**Problem**
Locate every line in the records below that contains the word "accounts", and copy each one.

#### Data records ####

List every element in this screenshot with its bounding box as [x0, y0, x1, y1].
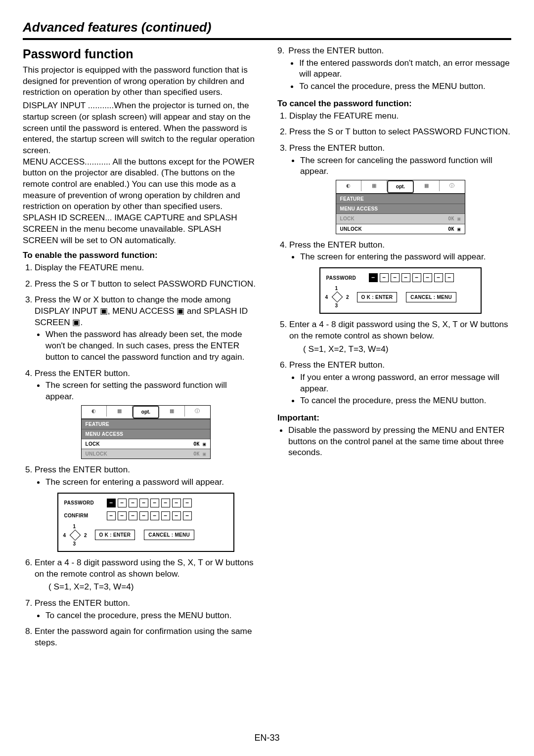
key-mapping: ( S=1, X=2, T=3, W=4) [48, 581, 257, 592]
password-digits: – – – – – – – – [107, 499, 192, 507]
step-text: Enter the password again for confirmatio… [35, 626, 252, 647]
two-column-layout: Password function This projector is equi… [23, 45, 511, 653]
step-text: Press the ENTER button. [35, 598, 130, 608]
diamond-icon [69, 530, 81, 541]
sub-item: The screen for entering a password will … [45, 476, 257, 488]
step-6: Enter a 4 - 8 digit password using the S… [35, 557, 257, 592]
step-text: Enter a 4 - 8 digit password using the S… [35, 557, 254, 579]
cancel-title: To cancel the password function: [277, 98, 511, 109]
osd-menu-access-row: MENU ACCESS [336, 204, 465, 213]
step-text: Press the ENTER button. [289, 240, 385, 250]
step-text: Press the ENTER button. [35, 464, 130, 474]
osd-label: MENU ACCESS [86, 431, 124, 437]
osd-feature-row: FEATURE [336, 194, 465, 204]
important-label: Important: [277, 412, 511, 423]
step-9: 9. Press the ENTER button. If the entere… [277, 45, 511, 93]
osd-tab-icon: ▦ [414, 180, 440, 191]
step-text: Press the ENTER button. [289, 143, 385, 153]
osd-ok: OK ▣ [448, 215, 460, 222]
step-number: 9. [277, 45, 284, 93]
osd-ok: OK ▣ [193, 441, 206, 447]
dpad-3: 3 [335, 302, 338, 309]
step-text: Press the W or X button to change the mo… [35, 294, 248, 327]
digit: – [445, 273, 454, 282]
cstep-6-sub: If you enter a wrong password, an error … [289, 372, 511, 406]
step-4-sub: The screen for setting the password func… [35, 379, 257, 402]
digit: – [129, 511, 137, 520]
cstep-1: Display the FEATURE menu. [289, 110, 511, 122]
digit: – [401, 273, 410, 282]
page-number: EN-33 [0, 733, 534, 743]
def-display-input: DISPLAY INPUT ...........When the projec… [23, 100, 257, 156]
osd-tab-info-icon: ⓘ [440, 180, 465, 191]
osd-unlock-row: UNLOCK OK ▣ [82, 449, 210, 459]
password-row: PASSWORD – – – – – – – – [326, 273, 475, 282]
password-label: PASSWORD [64, 500, 100, 506]
step-7: Press the ENTER button. To cancel the pr… [35, 597, 257, 621]
cancel-steps: Display the FEATURE menu. Press the S or… [277, 110, 511, 407]
dpad-4: 4 [325, 294, 328, 300]
key-mapping: ( S=1, X=2, T=3, W=4) [303, 343, 511, 355]
confirm-label: CONFIRM [64, 512, 100, 519]
password-buttons-row: 1 4 2 3 O K : ENTER CANCEL : MENU [326, 286, 475, 308]
osd-feature-row: FEATURE [82, 419, 210, 429]
osd-label: UNLOCK [86, 451, 108, 457]
dpad-icon: 1 4 2 3 [64, 524, 86, 546]
intro-paragraph: This projector is equipped with the pass… [23, 64, 257, 98]
digit: – [161, 511, 170, 520]
digit: – [434, 273, 443, 282]
password-set-box: PASSWORD – – – – – – – – [57, 493, 234, 552]
sub-item: If you enter a wrong password, an error … [300, 372, 511, 394]
sub-item: The screen for setting the password func… [45, 379, 257, 402]
osd-tabs: ◐ ▦ opt. ▦ ⓘ [82, 406, 210, 419]
digit: – [369, 273, 378, 282]
step-3-sub: When the password has already been set, … [35, 329, 257, 362]
osd-tab-info-icon: ⓘ [185, 406, 210, 417]
important-list: Disable the password by pressing the MEN… [277, 424, 511, 458]
digit: – [423, 273, 432, 282]
step-8: Enter the password again for confirmatio… [35, 626, 257, 648]
enable-steps: Display the FEATURE menu. Press the S or… [23, 262, 257, 648]
osd-tab-opt: opt. [387, 180, 414, 193]
password-label: PASSWORD [326, 275, 362, 281]
osd-lock-screen: ◐ ▦ opt. ▦ ⓘ FEATURE MENU ACCESS LOCK OK… [81, 405, 211, 460]
cstep-4: Press the ENTER button. The screen for e… [289, 239, 511, 314]
cstep-5: Enter a 4 - 8 digit password using the S… [289, 319, 511, 354]
cancel-menu-button: CANCEL : MENU [406, 292, 456, 302]
step-text: Display the FEATURE menu. [35, 262, 144, 272]
dpad-icon: 1 4 2 3 [326, 286, 348, 308]
step-1: Display the FEATURE menu. [35, 262, 257, 273]
osd-label: MENU ACCESS [340, 206, 378, 212]
digit: – [183, 511, 192, 520]
definition-list: DISPLAY INPUT ...........When the projec… [23, 100, 257, 246]
cstep-4-sub: The screen for entering the password wil… [289, 251, 511, 262]
step-2: Press the S or T button to select PASSWO… [35, 278, 257, 290]
sub-item: The screen for canceling the password fu… [300, 155, 511, 177]
ok-enter-button: O K : ENTER [357, 292, 398, 302]
left-column: Password function This projector is equi… [23, 45, 259, 653]
sub-item: If the entered passwords don't match, an… [299, 57, 511, 80]
osd-label: LOCK [340, 215, 355, 222]
password-buttons-row: 1 4 2 3 O K : ENTER CANCEL : MENU [64, 524, 227, 546]
step-text: Press the ENTER button. [288, 45, 384, 55]
digit: – [150, 511, 159, 520]
osd-label: FEATURE [86, 421, 110, 427]
osd-ok: OK ▣ [448, 226, 460, 232]
step-3: Press the W or X button to change the mo… [35, 294, 257, 362]
def-term: MENU ACCESS........... [23, 157, 112, 167]
ok-enter-button: O K : ENTER [95, 530, 135, 540]
dpad-1: 1 [73, 523, 76, 530]
step-text: Press the S or T button to select PASSWO… [289, 126, 510, 136]
digit: – [139, 511, 148, 520]
password-digits: – – – – – – – – [369, 273, 454, 282]
right-column: 9. Press the ENTER button. If the entere… [277, 45, 511, 653]
dpad-4: 4 [63, 532, 66, 539]
dpad-1: 1 [335, 285, 338, 292]
osd-tab-icon: ◐ [82, 406, 107, 417]
step-text: Press the ENTER button. [289, 360, 385, 370]
osd-tab-icon: ▦ [361, 180, 387, 191]
osd-ok: OK ▣ [193, 451, 206, 457]
osd-tabs: ◐ ▦ opt. ▦ ⓘ [336, 180, 465, 194]
sub-item: To cancel the procedure, press the MENU … [45, 610, 257, 621]
sub-item: To cancel the procedure, press the MENU … [300, 395, 511, 406]
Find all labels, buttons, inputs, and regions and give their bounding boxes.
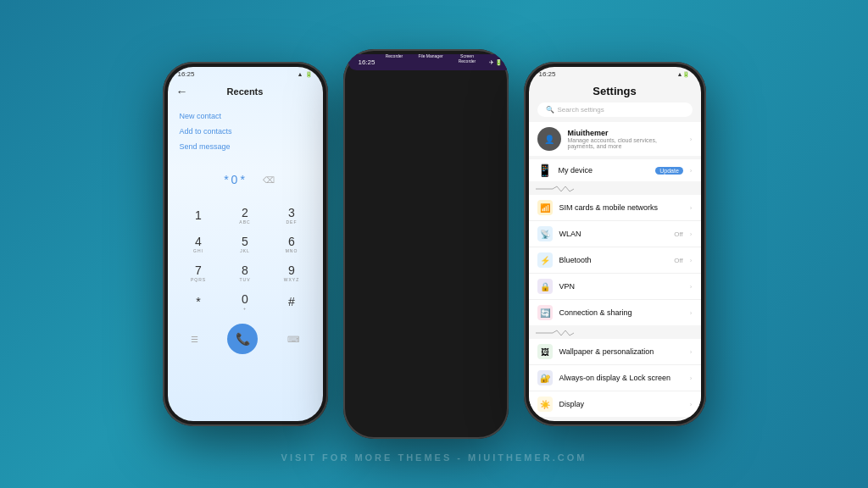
screen-middle: 16:25 ✈ 🔋 bbox=[348, 54, 509, 70]
send-message-option[interactable]: Send message bbox=[180, 139, 311, 154]
profile-info: Miuithemer Manage accounts, cloud servic… bbox=[568, 129, 683, 149]
status-icons-right: ▲🔋 bbox=[677, 71, 691, 78]
status-icons-left: ▲ 🔋 bbox=[298, 71, 313, 78]
search-placeholder: Search settings bbox=[558, 106, 604, 114]
display-icon: ☀️ bbox=[537, 396, 553, 412]
dialer-display: *0* bbox=[215, 164, 256, 195]
vpn-label: VPN bbox=[559, 282, 683, 291]
connection-icon: 🔄 bbox=[537, 305, 553, 320]
phone-middle: 16:25 ✈ 🔋 bbox=[343, 49, 509, 439]
device-label: My device bbox=[559, 166, 649, 175]
dial-key-5[interactable]: 5JKL bbox=[223, 230, 268, 258]
profile-chevron-icon: › bbox=[690, 136, 693, 143]
display-label: Display bbox=[559, 400, 683, 408]
wlan-label: WLAN bbox=[559, 230, 668, 238]
sim-icon: 📶 bbox=[537, 200, 553, 215]
sim-chevron-icon: › bbox=[690, 204, 693, 212]
back-arrow-icon[interactable]: ← bbox=[176, 85, 188, 98]
heartbeat-divider-bottom bbox=[529, 329, 701, 337]
wallpaper-icon: 🖼 bbox=[537, 344, 553, 359]
setting-bluetooth[interactable]: ⚡ Bluetooth Off › bbox=[529, 247, 701, 274]
profile-name: Miuithemer bbox=[568, 129, 683, 137]
status-time-right: 16:25 bbox=[539, 70, 556, 78]
screen-right: 16:25 ▲🔋 Settings 🔍 Search settings 👤 Mi… bbox=[529, 67, 701, 421]
wallpaper-chevron-icon: › bbox=[690, 348, 693, 356]
phone-right: 16:25 ▲🔋 Settings 🔍 Search settings 👤 Mi… bbox=[524, 62, 706, 426]
dial-key-star[interactable]: * bbox=[176, 288, 221, 315]
status-time-left: 16:25 bbox=[178, 70, 195, 78]
add-to-contacts-option[interactable]: Add to contacts bbox=[180, 124, 311, 139]
profile-sub: Manage accounts, cloud services, payment… bbox=[568, 137, 683, 149]
settings-group-display: 🖼 Wallpaper & personalization › 🔐 Always… bbox=[529, 339, 701, 417]
settings-search[interactable]: 🔍 Search settings bbox=[537, 103, 693, 117]
bluetooth-value: Off bbox=[674, 257, 683, 264]
dialer-bottom: ☰ 📞 ⌨ bbox=[168, 319, 323, 359]
wallpaper-label: Wallpaper & personalization bbox=[559, 347, 683, 356]
app-labels: Recorder File Manager Screen Recorder bbox=[380, 54, 482, 64]
new-contact-option[interactable]: New contact bbox=[180, 108, 311, 124]
wlan-icon: 📡 bbox=[537, 226, 553, 241]
call-icon: 📞 bbox=[236, 332, 250, 346]
device-chevron-icon: › bbox=[690, 167, 693, 175]
dialpad: 1 2ABC 3DEF 4GHI 5JKL 6MNO 7PQRS 8TUV 9W… bbox=[168, 198, 323, 319]
setting-sim-cards[interactable]: 📶 SIM cards & mobile networks › bbox=[529, 195, 701, 221]
device-row[interactable]: 📱 My device Update › bbox=[529, 159, 701, 181]
app-label-screen-recorder: Screen Recorder bbox=[453, 54, 482, 64]
phone-left: 16:25 ▲ 🔋 ← Recents New contact Add to c… bbox=[163, 62, 328, 426]
dial-key-4[interactable]: 4GHI bbox=[176, 230, 221, 258]
dial-key-9[interactable]: 9WXYZ bbox=[270, 259, 314, 286]
bluetooth-chevron-icon: › bbox=[690, 257, 693, 264]
heartbeat-icon-2 bbox=[536, 330, 694, 336]
app-label-recorder: Recorder bbox=[380, 54, 409, 64]
profile-row[interactable]: 👤 Miuithemer Manage accounts, cloud serv… bbox=[529, 122, 701, 156]
aod-label: Always-on display & Lock screen bbox=[559, 374, 683, 382]
settings-group-network: 📶 SIM cards & mobile networks › 📡 WLAN O… bbox=[529, 195, 701, 325]
app-label-file-manager: File Manager bbox=[416, 54, 446, 64]
wlan-chevron-icon: › bbox=[690, 230, 693, 238]
device-icon: 📱 bbox=[537, 164, 552, 177]
search-icon: 🔍 bbox=[546, 106, 554, 114]
dial-key-2[interactable]: 2ABC bbox=[223, 202, 268, 229]
watermark: VISIT FOR MORE THEMES - MIUITHEMER.COM bbox=[281, 452, 587, 463]
setting-aod[interactable]: 🔐 Always-on display & Lock screen › bbox=[529, 365, 701, 391]
setting-connection-sharing[interactable]: 🔄 Connection & sharing › bbox=[529, 300, 701, 325]
vpn-chevron-icon: › bbox=[690, 283, 693, 291]
contact-options: New contact Add to contacts Send message bbox=[168, 102, 323, 161]
dial-key-0[interactable]: 0+ bbox=[223, 288, 268, 315]
settings-title: Settings bbox=[529, 81, 701, 103]
setting-display[interactable]: ☀️ Display › bbox=[529, 391, 701, 417]
heartbeat-icon bbox=[536, 186, 694, 192]
vpn-icon: 🔒 bbox=[537, 279, 553, 294]
recents-title: Recents bbox=[227, 86, 264, 97]
delete-icon[interactable]: ⌫ bbox=[263, 175, 275, 185]
setting-vpn[interactable]: 🔒 VPN › bbox=[529, 274, 701, 300]
dial-key-3[interactable]: 3DEF bbox=[270, 202, 314, 229]
dial-key-1[interactable]: 1 bbox=[176, 202, 221, 229]
status-bar-right: 16:25 ▲🔋 bbox=[529, 67, 701, 81]
update-badge[interactable]: Update bbox=[655, 167, 683, 175]
aod-chevron-icon: › bbox=[690, 374, 693, 382]
keypad-icon[interactable]: ⌨ bbox=[287, 335, 299, 344]
call-button[interactable]: 📞 bbox=[227, 324, 258, 354]
connection-chevron-icon: › bbox=[690, 309, 693, 317]
screen-left: 16:25 ▲ 🔋 ← Recents New contact Add to c… bbox=[168, 67, 323, 421]
heartbeat-divider-top bbox=[529, 185, 701, 193]
phones-container: 16:25 ▲ 🔋 ← Recents New contact Add to c… bbox=[163, 49, 706, 439]
menu-icon[interactable]: ☰ bbox=[191, 335, 198, 344]
dial-key-8[interactable]: 8TUV bbox=[223, 259, 268, 286]
bluetooth-label: Bluetooth bbox=[559, 256, 668, 264]
status-time-middle: 16:25 bbox=[359, 58, 376, 66]
connection-label: Connection & sharing bbox=[559, 308, 683, 317]
aod-icon: 🔐 bbox=[537, 370, 553, 385]
dial-key-hash[interactable]: # bbox=[270, 288, 314, 315]
header-bar-left: ← Recents bbox=[168, 81, 323, 102]
wlan-value: Off bbox=[674, 230, 683, 238]
dial-key-7[interactable]: 7PQRS bbox=[176, 259, 221, 286]
display-chevron-icon: › bbox=[690, 401, 693, 408]
status-icons-middle: ✈ 🔋 bbox=[489, 58, 504, 66]
setting-wlan[interactable]: 📡 WLAN Off › bbox=[529, 221, 701, 247]
status-bar-left: 16:25 ▲ 🔋 bbox=[168, 67, 323, 81]
setting-wallpaper[interactable]: 🖼 Wallpaper & personalization › bbox=[529, 339, 701, 365]
avatar: 👤 bbox=[537, 127, 561, 151]
dial-key-6[interactable]: 6MNO bbox=[270, 230, 314, 258]
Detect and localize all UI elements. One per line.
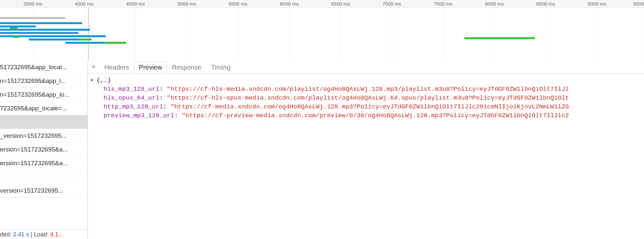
json-key: http_mp3_128_url bbox=[104, 103, 163, 110]
json-entry[interactable]: hls_mp3_128_url: "https://cf-hls-media.s… bbox=[90, 85, 644, 94]
time-tick: 5500 ms bbox=[238, 0, 238, 8]
time-gridline bbox=[136, 8, 136, 60]
time-gridline bbox=[494, 8, 495, 60]
time-tick: 4500 ms bbox=[136, 0, 136, 8]
timeline-bar[interactable] bbox=[78, 39, 91, 40]
time-gridline bbox=[238, 8, 238, 60]
json-tree-root[interactable]: ▼ {,…} bbox=[90, 76, 644, 85]
timeline-bar[interactable] bbox=[29, 39, 78, 40]
request-row[interactable]: 7232695&app_locale=... bbox=[0, 102, 88, 115]
timeline-bar[interactable] bbox=[0, 22, 82, 24]
time-tick-label: 5500 ms bbox=[229, 1, 255, 7]
time-tick-label: 8500 ms bbox=[536, 1, 562, 7]
time-tick-label: 4000 ms bbox=[75, 1, 101, 7]
caret-down-icon[interactable]: ▼ bbox=[90, 76, 95, 85]
time-tick: 6000 ms bbox=[289, 0, 290, 8]
time-gridline bbox=[546, 8, 546, 60]
time-tick-label: 3500 ms bbox=[24, 1, 50, 7]
timeline-bar[interactable] bbox=[0, 25, 36, 27]
summary-domloaded-label: ded: bbox=[0, 231, 13, 238]
request-row[interactable]: ersion=1517232695&a... bbox=[0, 143, 88, 156]
time-gridline bbox=[187, 8, 187, 60]
time-tick-label: 9500 bbox=[633, 1, 644, 7]
time-gridline bbox=[443, 8, 443, 60]
request-row[interactable]: _version=1517232695... bbox=[0, 129, 88, 143]
request-details-pane: × HeadersPreviewResponseTiming ▼ {,…} hl… bbox=[88, 60, 644, 239]
time-gridline bbox=[392, 8, 392, 60]
json-entry[interactable]: hls_opus_64_url: "https://cf-hls-opus-me… bbox=[90, 94, 644, 103]
time-gridline bbox=[33, 8, 33, 60]
time-tick: 9500 bbox=[643, 0, 643, 8]
time-tick: 5000 ms bbox=[187, 0, 187, 8]
network-summary-bar: ded: 2.41 s | Load: 4.1... bbox=[0, 229, 88, 239]
timeline-bar[interactable] bbox=[0, 29, 90, 31]
request-row[interactable] bbox=[0, 170, 88, 184]
request-row[interactable]: 517232695&app_local... bbox=[0, 60, 88, 74]
details-tabbar: × HeadersPreviewResponseTiming bbox=[88, 60, 644, 73]
close-icon[interactable]: × bbox=[90, 63, 100, 71]
time-tick-label: 5000 ms bbox=[177, 1, 203, 7]
request-row[interactable]: n=1517232695&app_lo... bbox=[0, 88, 88, 102]
time-tick-label: 7000 ms bbox=[382, 1, 409, 7]
json-value: "https://cf-preview-media.sndcdn.com/pre… bbox=[182, 112, 569, 119]
request-row[interactable]: version=1517232695... bbox=[0, 184, 88, 198]
summary-load-value: 4.1... bbox=[50, 231, 63, 238]
summary-load-label: | Load: bbox=[29, 231, 50, 238]
time-tick-label: 8000 ms bbox=[485, 1, 511, 7]
timeline-bar[interactable] bbox=[13, 36, 19, 38]
request-row[interactable] bbox=[0, 115, 88, 129]
time-tick: 6500 ms bbox=[341, 0, 341, 8]
time-tick: 8000 ms bbox=[494, 0, 495, 8]
time-tick-label: 6000 ms bbox=[280, 1, 306, 7]
json-colon: : bbox=[159, 94, 167, 102]
json-colon: : bbox=[159, 86, 167, 93]
tab-timing[interactable]: Timing bbox=[206, 61, 235, 73]
request-row[interactable]: ersion=1517232695&a... bbox=[0, 156, 88, 170]
time-tick: 9000 ms bbox=[597, 0, 597, 8]
time-gridline bbox=[289, 8, 290, 60]
json-value: "https://cf-media.sndcdn.com/og4Ho8QAsLW… bbox=[170, 103, 569, 110]
json-key: preview_mp3_128_url bbox=[104, 112, 174, 119]
json-root-label: {,…} bbox=[96, 76, 111, 85]
time-gridline bbox=[84, 8, 85, 60]
timeline-overview[interactable]: 3500 ms4000 ms4500 ms5000 ms5500 ms6000 … bbox=[0, 0, 644, 60]
time-tick: 8500 ms bbox=[546, 0, 546, 8]
json-entry[interactable]: http_mp3_128_url: "https://cf-media.sndc… bbox=[90, 103, 644, 111]
summary-domloaded-value: 2.41 s bbox=[13, 231, 29, 238]
json-entry[interactable]: preview_mp3_128_url: "https://cf-preview… bbox=[90, 111, 644, 120]
timeline-bar[interactable] bbox=[65, 42, 105, 44]
timeline-bar[interactable] bbox=[0, 17, 65, 19]
timeline-marker[interactable] bbox=[88, 8, 89, 60]
time-tick-label: 9000 ms bbox=[588, 1, 614, 7]
time-tick: 7500 ms bbox=[443, 0, 443, 8]
json-value: "https://cf-hls-media.sndcdn.com/playlis… bbox=[167, 86, 569, 93]
timeline-bar[interactable] bbox=[0, 32, 78, 34]
json-key: hls_mp3_128_url bbox=[104, 86, 159, 93]
time-gridline bbox=[341, 8, 341, 60]
time-tick: 7000 ms bbox=[392, 0, 392, 8]
time-gridline bbox=[597, 8, 597, 60]
json-value: "https://cf-hls-opus-media.sndcdn.com/pl… bbox=[167, 94, 569, 102]
network-request-list[interactable]: 517232695&app_local...n=1517232695&app_l… bbox=[0, 60, 88, 239]
time-tick-label: 6500 ms bbox=[331, 1, 357, 7]
time-gridline bbox=[643, 8, 643, 60]
time-tick-label: 4500 ms bbox=[126, 1, 152, 7]
json-colon: : bbox=[163, 103, 170, 110]
preview-body[interactable]: ▼ {,…} hls_mp3_128_url: "https://cf-hls-… bbox=[88, 73, 644, 239]
timeline-ruler[interactable]: 3500 ms4000 ms4500 ms5000 ms5500 ms6000 … bbox=[0, 0, 644, 8]
tab-response[interactable]: Response bbox=[167, 61, 206, 73]
timeline-bar[interactable] bbox=[105, 42, 126, 44]
json-colon: : bbox=[174, 112, 182, 119]
time-tick-label: 7500 ms bbox=[434, 1, 460, 7]
tab-headers[interactable]: Headers bbox=[100, 61, 134, 73]
tab-preview[interactable]: Preview bbox=[134, 61, 167, 73]
timeline-body[interactable] bbox=[0, 8, 644, 60]
request-row[interactable]: n=1517232695&app_l... bbox=[0, 74, 88, 88]
json-key: hls_opus_64_url bbox=[104, 94, 159, 102]
timeline-bar[interactable] bbox=[464, 37, 535, 39]
time-tick: 4000 ms bbox=[84, 0, 85, 8]
time-tick: 3500 ms bbox=[33, 0, 33, 8]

####

**Task response**
profile-info: Miuithemer Manage accounts, cloud servic… bbox=[568, 129, 683, 149]
profile-sub: Manage accounts, cloud services, payment… bbox=[568, 137, 683, 149]
profile-row[interactable]: 👤 Miuithemer Manage accounts, cloud serv… bbox=[529, 122, 701, 156]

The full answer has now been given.